Still, the emergence of the video has created shockwaves. The Kazakhstani Ambassador to the United States, Erlan Idrissov, described the footage as "shocking". Radio Free Europe reported:
Idrissov intimated that government officials had seen the video and planned to investigate:
"I cannot tell you anything specific of this -- how this came into being, who made the video, et cetera, et cetera," he said. "This is for experts to discuss. The events broke out [on] the sixteenth [of December] and you have this [video] on the twenty first. But one thing for sure is that the government is aware of this coverage and at the very top level it has been ensured that this and other similar facts will be thoroughly investigated."
Idrissov added that, if the video and any other footage like it turned out to be authentic, then "justice will be brought."
The video reveals brutality, plain and simple. It captures part of a massacre of protesters over a labour dispute. This is the essential point. These demonstrating indiviudals had no overt complaint against their nation's governance. They just wanted to advocate a better standard of living. And yet they were massacred.
Brutality against trade unionism is, sadly, not uncommon: Colombia in South America is a contemporary case study. But such violent and unwarranted reprisal against striking workers is both shocking and disturbing.
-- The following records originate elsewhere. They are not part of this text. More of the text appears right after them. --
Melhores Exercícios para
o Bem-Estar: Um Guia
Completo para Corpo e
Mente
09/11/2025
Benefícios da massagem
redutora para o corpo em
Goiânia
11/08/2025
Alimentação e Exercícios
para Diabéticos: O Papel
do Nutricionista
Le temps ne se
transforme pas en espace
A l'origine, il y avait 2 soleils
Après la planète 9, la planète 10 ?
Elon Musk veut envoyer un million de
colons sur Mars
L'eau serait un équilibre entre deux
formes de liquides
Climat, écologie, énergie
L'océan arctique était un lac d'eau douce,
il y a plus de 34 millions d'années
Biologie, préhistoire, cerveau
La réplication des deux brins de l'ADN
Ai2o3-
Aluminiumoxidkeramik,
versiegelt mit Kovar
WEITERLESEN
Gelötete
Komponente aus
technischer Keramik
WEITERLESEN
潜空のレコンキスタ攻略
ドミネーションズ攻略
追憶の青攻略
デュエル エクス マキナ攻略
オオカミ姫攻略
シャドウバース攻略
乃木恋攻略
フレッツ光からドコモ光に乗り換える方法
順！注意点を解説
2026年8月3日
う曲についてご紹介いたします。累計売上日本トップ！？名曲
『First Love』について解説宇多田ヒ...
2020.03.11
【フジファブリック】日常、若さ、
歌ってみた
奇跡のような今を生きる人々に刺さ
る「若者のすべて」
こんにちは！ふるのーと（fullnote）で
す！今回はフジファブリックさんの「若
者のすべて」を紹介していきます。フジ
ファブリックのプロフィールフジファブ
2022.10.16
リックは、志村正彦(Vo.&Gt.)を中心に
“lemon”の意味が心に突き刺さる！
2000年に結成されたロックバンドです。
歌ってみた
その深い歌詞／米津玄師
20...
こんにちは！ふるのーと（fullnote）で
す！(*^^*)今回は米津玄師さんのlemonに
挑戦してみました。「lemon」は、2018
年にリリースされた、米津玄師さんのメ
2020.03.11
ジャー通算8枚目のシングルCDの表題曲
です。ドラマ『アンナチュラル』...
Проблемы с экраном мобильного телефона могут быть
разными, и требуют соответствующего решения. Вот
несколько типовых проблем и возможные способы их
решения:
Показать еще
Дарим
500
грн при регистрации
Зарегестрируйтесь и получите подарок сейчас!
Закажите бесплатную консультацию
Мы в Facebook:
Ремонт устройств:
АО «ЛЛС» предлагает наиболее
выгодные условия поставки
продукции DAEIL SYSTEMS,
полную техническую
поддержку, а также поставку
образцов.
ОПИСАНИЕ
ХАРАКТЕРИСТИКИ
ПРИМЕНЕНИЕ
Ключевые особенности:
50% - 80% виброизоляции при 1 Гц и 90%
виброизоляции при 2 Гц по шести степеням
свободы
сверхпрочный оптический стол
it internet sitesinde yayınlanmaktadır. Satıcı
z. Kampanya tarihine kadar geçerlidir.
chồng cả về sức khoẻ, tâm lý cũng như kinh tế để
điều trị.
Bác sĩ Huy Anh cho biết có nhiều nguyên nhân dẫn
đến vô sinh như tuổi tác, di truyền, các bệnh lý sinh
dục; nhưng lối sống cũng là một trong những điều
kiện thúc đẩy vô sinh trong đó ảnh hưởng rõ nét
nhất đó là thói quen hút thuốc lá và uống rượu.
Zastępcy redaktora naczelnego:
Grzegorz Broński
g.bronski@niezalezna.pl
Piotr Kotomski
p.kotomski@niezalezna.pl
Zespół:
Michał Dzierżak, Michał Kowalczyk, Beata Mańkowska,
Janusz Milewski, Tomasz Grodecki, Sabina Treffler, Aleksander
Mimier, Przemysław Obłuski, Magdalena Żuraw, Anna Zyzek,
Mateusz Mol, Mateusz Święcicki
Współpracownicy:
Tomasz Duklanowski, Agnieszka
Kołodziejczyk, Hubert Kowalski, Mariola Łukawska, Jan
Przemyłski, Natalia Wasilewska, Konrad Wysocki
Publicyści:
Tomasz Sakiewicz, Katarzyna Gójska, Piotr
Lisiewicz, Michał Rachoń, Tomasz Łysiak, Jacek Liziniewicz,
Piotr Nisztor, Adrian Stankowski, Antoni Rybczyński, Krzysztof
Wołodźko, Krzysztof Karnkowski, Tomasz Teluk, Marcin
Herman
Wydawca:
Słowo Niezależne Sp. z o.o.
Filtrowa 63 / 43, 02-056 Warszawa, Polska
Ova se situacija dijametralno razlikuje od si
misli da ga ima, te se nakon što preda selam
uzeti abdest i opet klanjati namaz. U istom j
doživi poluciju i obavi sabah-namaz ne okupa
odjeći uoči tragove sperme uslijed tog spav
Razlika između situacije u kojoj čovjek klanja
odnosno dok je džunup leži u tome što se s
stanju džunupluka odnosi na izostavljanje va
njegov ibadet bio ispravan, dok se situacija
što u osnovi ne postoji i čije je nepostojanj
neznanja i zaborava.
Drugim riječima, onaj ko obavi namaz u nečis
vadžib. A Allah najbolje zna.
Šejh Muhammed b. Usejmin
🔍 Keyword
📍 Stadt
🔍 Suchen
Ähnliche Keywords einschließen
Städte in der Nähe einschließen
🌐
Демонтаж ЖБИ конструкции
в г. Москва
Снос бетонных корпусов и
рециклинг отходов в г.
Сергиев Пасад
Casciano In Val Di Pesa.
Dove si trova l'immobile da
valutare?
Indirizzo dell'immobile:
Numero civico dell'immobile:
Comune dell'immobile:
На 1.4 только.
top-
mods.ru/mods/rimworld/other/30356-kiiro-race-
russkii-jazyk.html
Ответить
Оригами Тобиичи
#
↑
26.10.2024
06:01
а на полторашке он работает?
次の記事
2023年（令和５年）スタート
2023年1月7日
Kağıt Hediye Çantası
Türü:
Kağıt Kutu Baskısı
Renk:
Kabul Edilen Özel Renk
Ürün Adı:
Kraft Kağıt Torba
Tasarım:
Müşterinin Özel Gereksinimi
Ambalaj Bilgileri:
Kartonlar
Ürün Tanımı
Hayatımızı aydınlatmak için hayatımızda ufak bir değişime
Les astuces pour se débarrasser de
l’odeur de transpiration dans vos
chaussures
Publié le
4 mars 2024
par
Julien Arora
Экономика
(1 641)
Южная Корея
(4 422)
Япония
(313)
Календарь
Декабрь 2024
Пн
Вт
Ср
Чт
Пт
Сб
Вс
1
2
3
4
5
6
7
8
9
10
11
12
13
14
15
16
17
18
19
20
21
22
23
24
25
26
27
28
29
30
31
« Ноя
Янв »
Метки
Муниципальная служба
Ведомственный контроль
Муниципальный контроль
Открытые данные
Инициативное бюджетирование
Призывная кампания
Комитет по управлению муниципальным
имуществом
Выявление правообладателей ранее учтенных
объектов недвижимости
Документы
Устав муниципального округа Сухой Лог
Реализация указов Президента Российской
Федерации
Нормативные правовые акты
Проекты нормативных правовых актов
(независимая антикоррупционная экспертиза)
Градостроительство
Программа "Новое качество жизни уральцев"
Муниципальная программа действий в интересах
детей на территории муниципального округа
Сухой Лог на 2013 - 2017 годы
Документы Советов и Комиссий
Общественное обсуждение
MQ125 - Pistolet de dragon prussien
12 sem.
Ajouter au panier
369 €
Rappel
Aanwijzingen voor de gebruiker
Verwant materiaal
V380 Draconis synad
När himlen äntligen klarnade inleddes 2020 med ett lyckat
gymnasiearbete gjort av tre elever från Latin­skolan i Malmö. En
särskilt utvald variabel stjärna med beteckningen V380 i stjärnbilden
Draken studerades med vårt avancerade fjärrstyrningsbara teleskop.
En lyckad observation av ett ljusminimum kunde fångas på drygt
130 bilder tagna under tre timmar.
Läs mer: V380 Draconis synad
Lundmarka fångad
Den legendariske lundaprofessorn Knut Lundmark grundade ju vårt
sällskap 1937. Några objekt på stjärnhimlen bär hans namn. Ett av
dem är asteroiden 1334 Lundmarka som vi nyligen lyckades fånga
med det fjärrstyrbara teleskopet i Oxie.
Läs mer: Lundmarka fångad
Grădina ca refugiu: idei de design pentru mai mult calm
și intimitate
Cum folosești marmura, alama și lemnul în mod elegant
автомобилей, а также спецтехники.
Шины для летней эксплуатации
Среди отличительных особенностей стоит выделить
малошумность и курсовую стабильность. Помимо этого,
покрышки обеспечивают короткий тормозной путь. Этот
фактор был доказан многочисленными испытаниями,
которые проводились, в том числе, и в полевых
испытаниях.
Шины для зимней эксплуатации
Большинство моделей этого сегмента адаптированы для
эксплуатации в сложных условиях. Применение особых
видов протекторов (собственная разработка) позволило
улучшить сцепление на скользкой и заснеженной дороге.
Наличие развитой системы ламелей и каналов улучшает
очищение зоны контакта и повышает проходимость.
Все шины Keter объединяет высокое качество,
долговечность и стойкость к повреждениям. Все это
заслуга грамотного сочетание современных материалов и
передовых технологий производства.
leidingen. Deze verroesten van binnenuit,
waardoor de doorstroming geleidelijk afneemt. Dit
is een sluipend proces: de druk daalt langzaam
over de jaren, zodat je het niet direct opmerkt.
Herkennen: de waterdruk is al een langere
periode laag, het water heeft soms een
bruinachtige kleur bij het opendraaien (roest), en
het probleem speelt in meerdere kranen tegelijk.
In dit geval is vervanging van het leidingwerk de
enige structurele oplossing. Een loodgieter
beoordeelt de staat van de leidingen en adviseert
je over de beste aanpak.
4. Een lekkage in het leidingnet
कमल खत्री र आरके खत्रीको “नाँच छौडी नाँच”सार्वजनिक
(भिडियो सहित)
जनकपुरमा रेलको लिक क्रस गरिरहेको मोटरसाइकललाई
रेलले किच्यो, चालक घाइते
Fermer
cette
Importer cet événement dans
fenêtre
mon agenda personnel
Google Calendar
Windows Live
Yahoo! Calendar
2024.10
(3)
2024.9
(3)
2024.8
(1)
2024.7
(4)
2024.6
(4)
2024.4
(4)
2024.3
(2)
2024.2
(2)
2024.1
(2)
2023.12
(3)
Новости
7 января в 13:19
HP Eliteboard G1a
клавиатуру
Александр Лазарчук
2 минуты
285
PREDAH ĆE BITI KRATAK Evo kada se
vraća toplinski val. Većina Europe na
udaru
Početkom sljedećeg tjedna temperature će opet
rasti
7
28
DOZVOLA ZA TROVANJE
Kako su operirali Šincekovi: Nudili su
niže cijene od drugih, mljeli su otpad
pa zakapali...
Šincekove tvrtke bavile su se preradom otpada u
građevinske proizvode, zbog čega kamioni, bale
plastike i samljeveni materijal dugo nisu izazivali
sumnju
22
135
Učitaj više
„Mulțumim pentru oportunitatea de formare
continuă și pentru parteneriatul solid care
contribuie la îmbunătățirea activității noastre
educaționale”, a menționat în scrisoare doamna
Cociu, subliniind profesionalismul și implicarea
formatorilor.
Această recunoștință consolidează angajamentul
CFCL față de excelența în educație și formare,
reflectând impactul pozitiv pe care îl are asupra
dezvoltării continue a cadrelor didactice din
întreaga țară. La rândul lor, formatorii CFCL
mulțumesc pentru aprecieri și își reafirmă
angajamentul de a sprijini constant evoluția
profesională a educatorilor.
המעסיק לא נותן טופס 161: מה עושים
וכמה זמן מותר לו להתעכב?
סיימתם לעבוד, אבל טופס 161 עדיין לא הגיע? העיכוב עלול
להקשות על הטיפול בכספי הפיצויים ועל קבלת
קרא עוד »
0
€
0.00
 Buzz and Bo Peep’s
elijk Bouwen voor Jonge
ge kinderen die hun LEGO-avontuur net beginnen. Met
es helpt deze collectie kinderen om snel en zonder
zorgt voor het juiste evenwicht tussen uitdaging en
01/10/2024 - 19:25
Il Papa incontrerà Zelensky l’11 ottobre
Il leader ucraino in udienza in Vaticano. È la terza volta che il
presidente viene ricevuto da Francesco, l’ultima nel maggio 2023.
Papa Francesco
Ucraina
I wonder --- and this is no more than speculation --- whether the Kazakhstani forces, or maybe just the police in Zhanaozen, interpreted the protests through the lens that has come to frame so much of the unrest in 2011, the lens through which Western media first tried to interpret the violence. The simple wish of individuals to articulate a grievance was read as a seditious threat against the State, one which had to be cut off with any means necessary.
The world needs to see the video above, first and foremost, because it reveals an atrocity that needs to be acknowledged and addressed. Secondly, yet equally essential, is the footage punctures --- and punctures hard --- the wish of oppresive regimes across the globe to frame all protest as a national threat that must be contained.
And similarly, it punctures the the wish of Western media to inflate unfamiliar local struggles into narratives of revolutionary intent. The tragic fact of a massacre is enough. It does a disservice to the dead to frame it in any other way.